◆ **What needs to be done**:
Required from the data below: the exact lines starting at the line containing "Channels (72, 2240)" and ending at the line containing "Kontaktiere uns (1095, 14)", with both ends kept and all pictures dropped.

◆ **Material supplied**:

------------------------------------------------------------

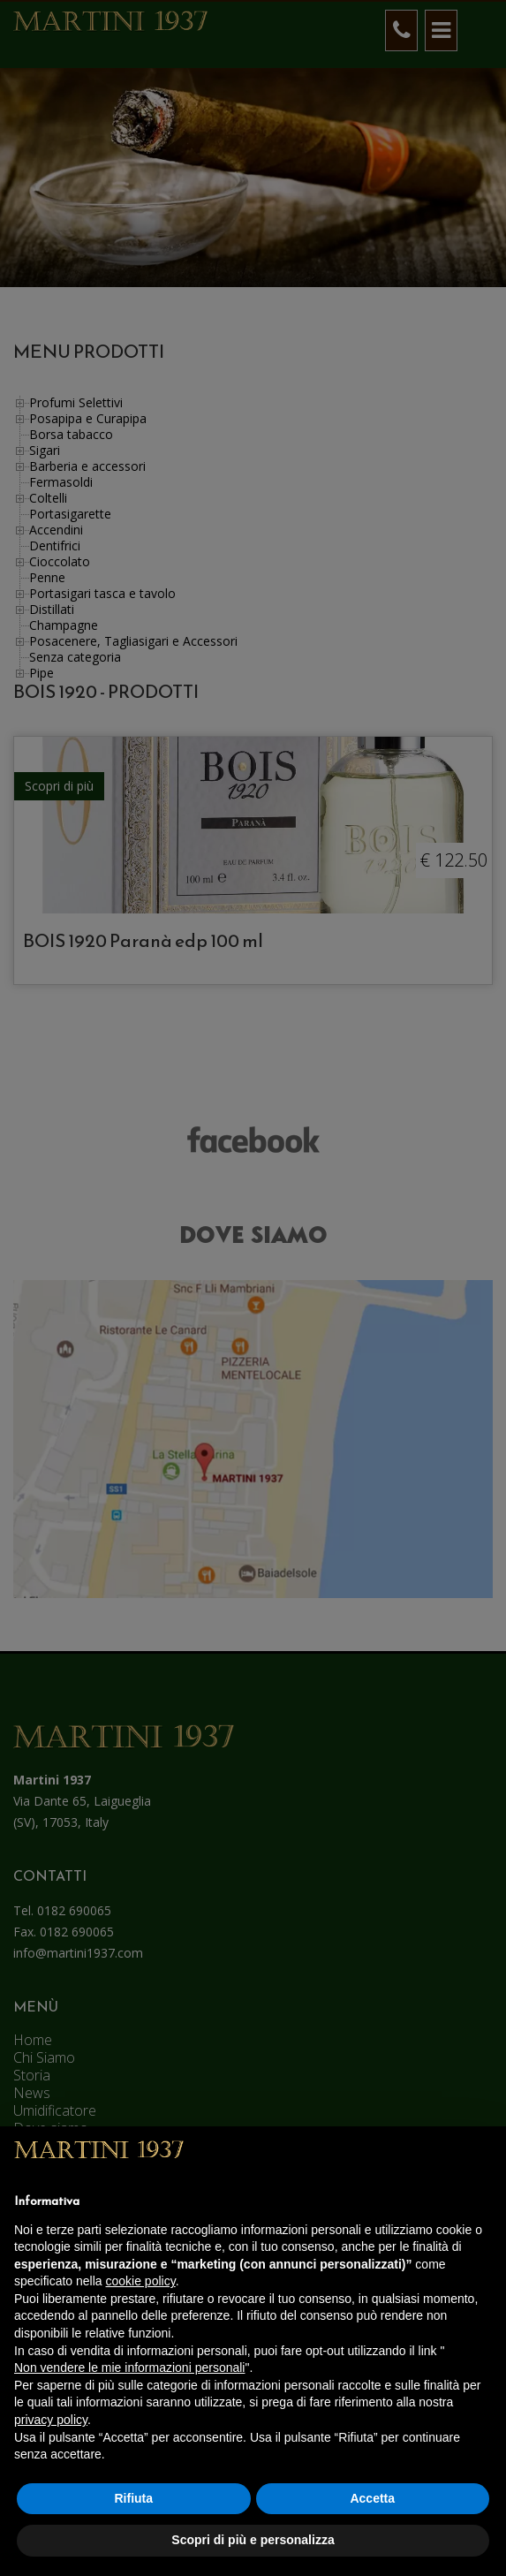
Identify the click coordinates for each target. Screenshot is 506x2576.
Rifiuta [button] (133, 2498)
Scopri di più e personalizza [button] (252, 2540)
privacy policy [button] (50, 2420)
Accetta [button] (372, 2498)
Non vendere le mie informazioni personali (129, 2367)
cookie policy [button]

------------------------------------------------------------

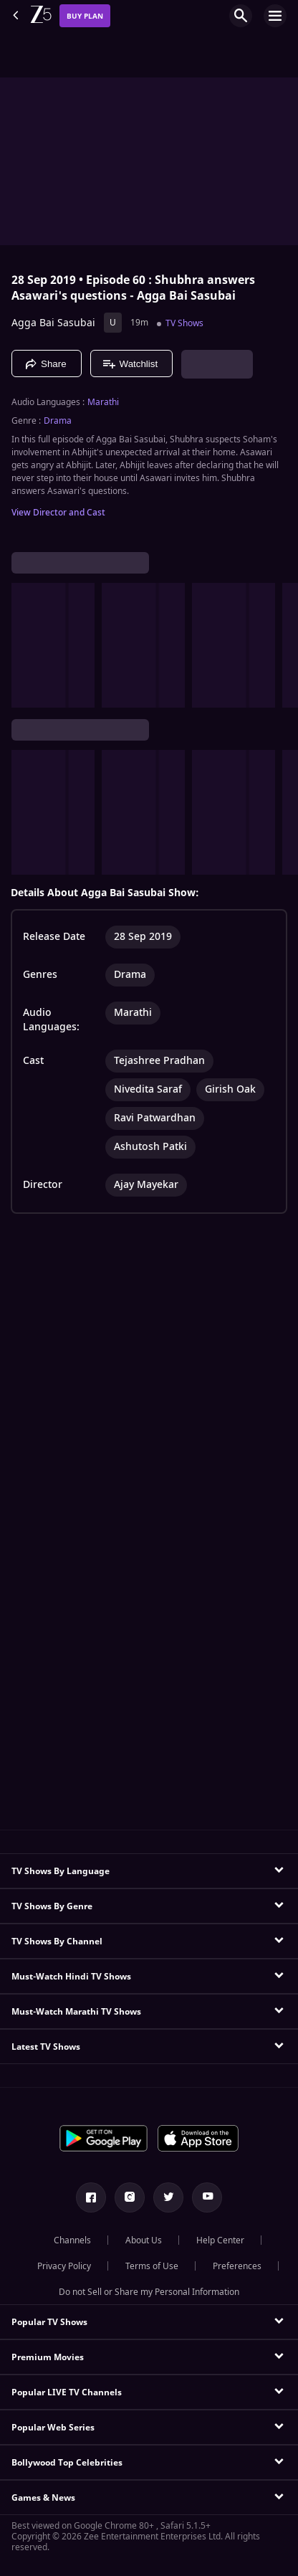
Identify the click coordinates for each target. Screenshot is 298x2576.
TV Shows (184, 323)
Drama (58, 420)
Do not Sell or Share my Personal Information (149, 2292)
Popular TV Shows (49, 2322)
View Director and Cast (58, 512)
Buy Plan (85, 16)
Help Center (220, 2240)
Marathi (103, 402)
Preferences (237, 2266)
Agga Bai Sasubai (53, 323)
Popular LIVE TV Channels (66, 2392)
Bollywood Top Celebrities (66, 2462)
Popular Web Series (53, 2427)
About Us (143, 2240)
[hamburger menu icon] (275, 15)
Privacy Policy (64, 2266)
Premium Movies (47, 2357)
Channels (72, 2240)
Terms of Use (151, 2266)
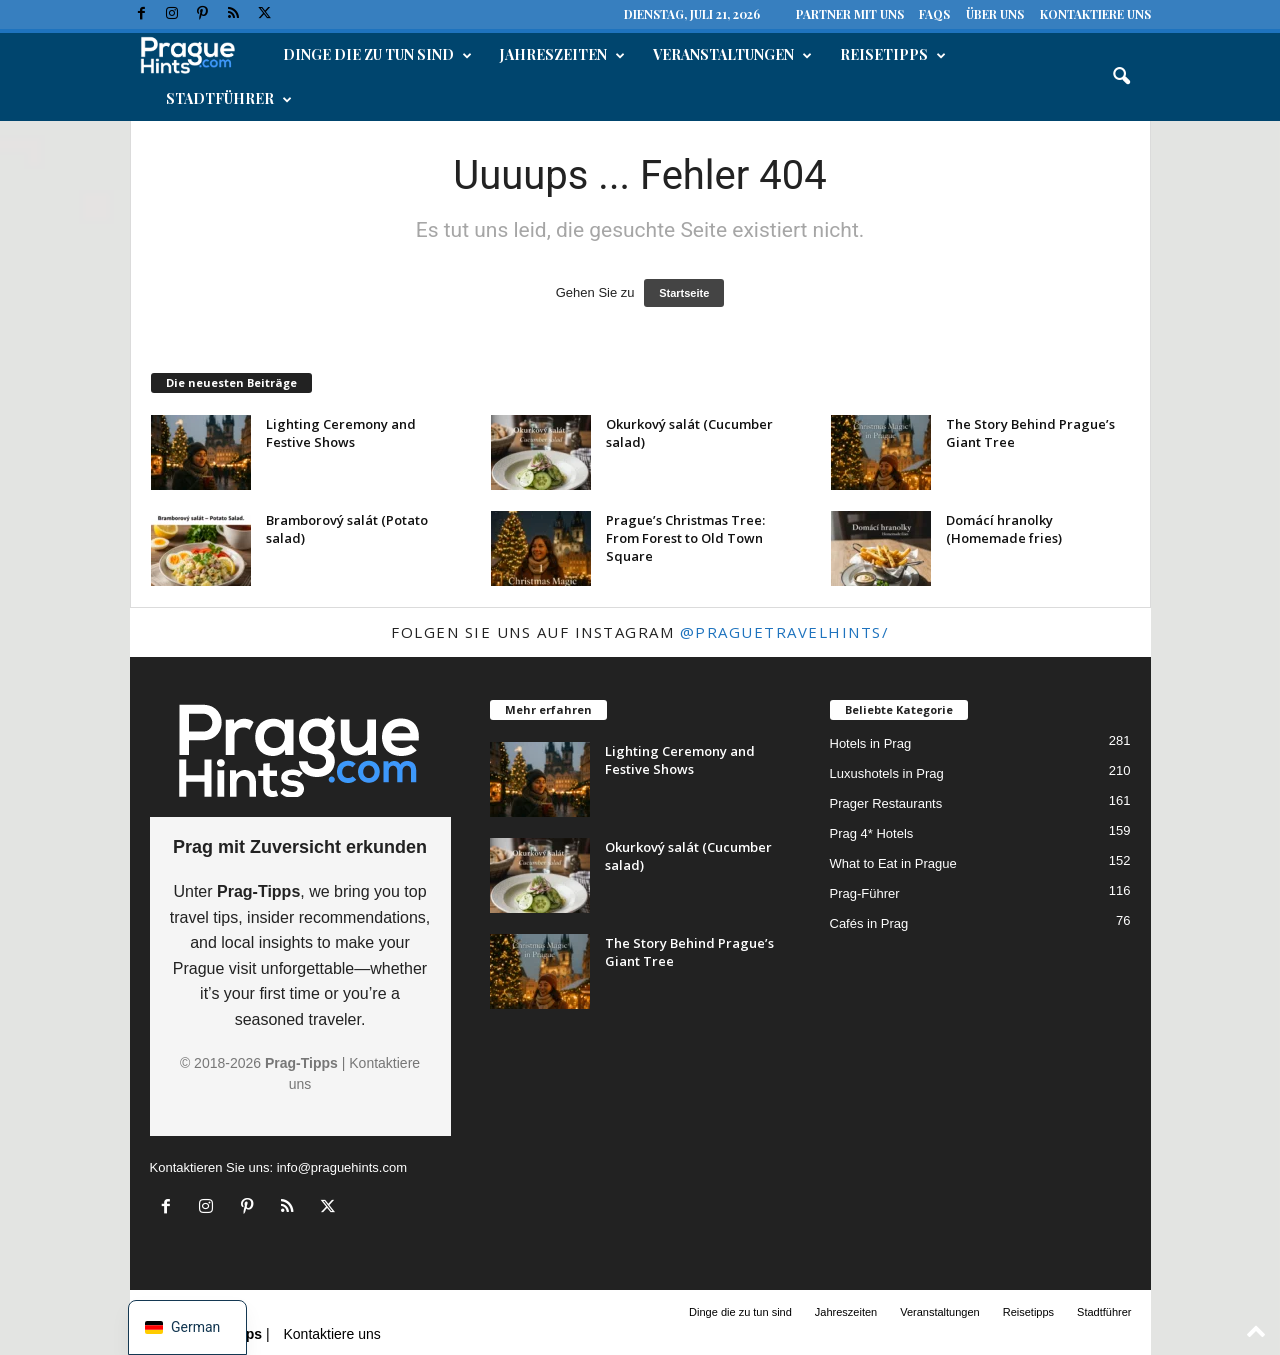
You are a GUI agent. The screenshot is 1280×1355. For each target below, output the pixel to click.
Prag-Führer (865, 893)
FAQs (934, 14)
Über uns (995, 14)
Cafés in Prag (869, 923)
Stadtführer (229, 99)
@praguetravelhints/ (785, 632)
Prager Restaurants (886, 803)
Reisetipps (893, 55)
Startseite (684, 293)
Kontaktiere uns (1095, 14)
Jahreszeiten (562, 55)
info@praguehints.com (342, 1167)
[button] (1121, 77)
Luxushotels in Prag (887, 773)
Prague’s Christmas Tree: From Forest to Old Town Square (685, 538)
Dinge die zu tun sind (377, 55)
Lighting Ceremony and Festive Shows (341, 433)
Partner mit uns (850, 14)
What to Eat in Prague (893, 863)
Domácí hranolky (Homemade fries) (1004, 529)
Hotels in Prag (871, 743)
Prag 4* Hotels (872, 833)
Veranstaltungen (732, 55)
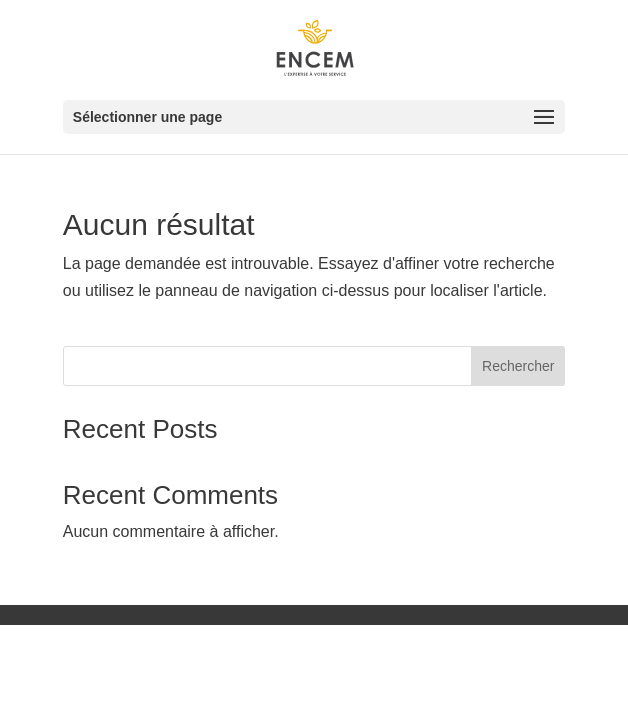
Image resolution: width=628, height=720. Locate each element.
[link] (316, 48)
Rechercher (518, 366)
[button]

------------------------------------------------------------

◆ **Finished task**:
Channels (72, 2240)
Terms of Use (151, 2266)
You are a GUI agent. The screenshot is 1280×1355. For each target below, output the pixel to click.
Prag-Führer (865, 893)
FAQs (934, 14)
Über uns (995, 14)
Cafés in Prag (869, 923)
Stadtführer (229, 99)
@praguetravelhints/ (785, 632)
Prager Restaurants (886, 803)
Reisetipps (893, 55)
Startseite (684, 293)
Kontaktiere uns (1095, 14)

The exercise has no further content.